AN advertising email sent out by Euro Car Parts for a Christmas offer has been ruled misleading.
Three people complained to the Advertising Standards Authority about the email, which included text stating ‘Our Biggest Ever CHRISTMAS SALE STARTS NOW’ and ‘UP TO 69% OFF USE CODE: XMAS’, saying they believed that only one product had the full discount.
In its response, Euro Car Parts Ltd said 10,378 products in the promotion received a discount of 69 per cent or more, totalling 11 per cent of the total promoted stock. It said each product had a ‘Was’ price that was the price that Euro Car Parts regarded as its normal retail price for the product, and which had previously been charged either online or in stores. There was also a ‘Now’ price that was the price available to customers on that day without using the promotional code. It also gave price history data for 10 randomly selected products, saying the individual discount available on each was revealed when the consumer used the ‘XMAS’ discount code at the checkout.
However, upholding the complaints, the ASA said it considered that consumers would understand from the claim ‘UP TO 69% OFF USE CODE: XMAS’ that the promotional code would apply to the selling price of the products at the time the ad appeared and which would otherwise apply if the code wasn’t entered.
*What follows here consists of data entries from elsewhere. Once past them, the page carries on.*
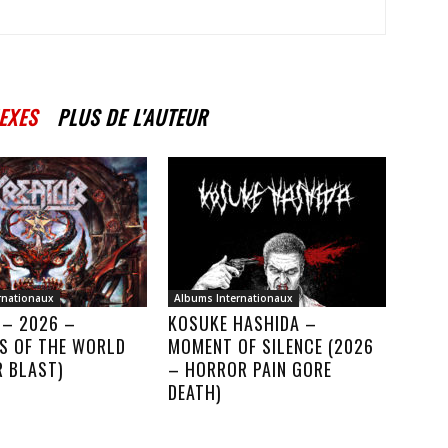
EXES
PLUS DE L'AUTEUR
rnationaux
Albums Internationaux
 – 2026 –
KOSUKE HASHIDA –
S OF THE WORLD
MOMENT OF SILENCE (2026
R BLAST)
– HORROR PAIN GORE
DEATH)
It added that it would also expect that price to be the usual selling price of the products at the time the ad appeared.
It said that when the discount was worked out against the price available to customers on that day without using the promotional code, the reduction they actually received was significantly lower than the one being advertised. What’s more, the invoices provided for the 10 randomly selected products showed they had last been sold at the ‘Was’ price between 1.5 and five months before the date of the promotion, so the ‘Was’ price didn’t appear to be the usual selling price for the products on the date of the sale, making them likely to be no longer relevant for use as a reference for a savings claim.
The ASA stated: ‘In addition, we noted that the amount of the discount offered was different for each product, but that amount was not given until the code had been entered at the checkout. There was therefore no way for consumers to know how much they would pay for a product featured in the promotion before that stage. We considered that the available discount was material information that should have been included on individual product pages, and that its omission was likely to mislead consumers.
‘Because the claim “UP TO 69% OFF” exaggerated the savings available and furthermore the discount was against outdated prices, we therefore concluded that it was misleading.’
It ordered Euro Car Parts not to run the advert again in that form and to ensure that it didn’t exaggerate savings available when making ‘Up to’ claims and to make sure that consumers were provided with information about the discount available on specific products on the relevant product pages.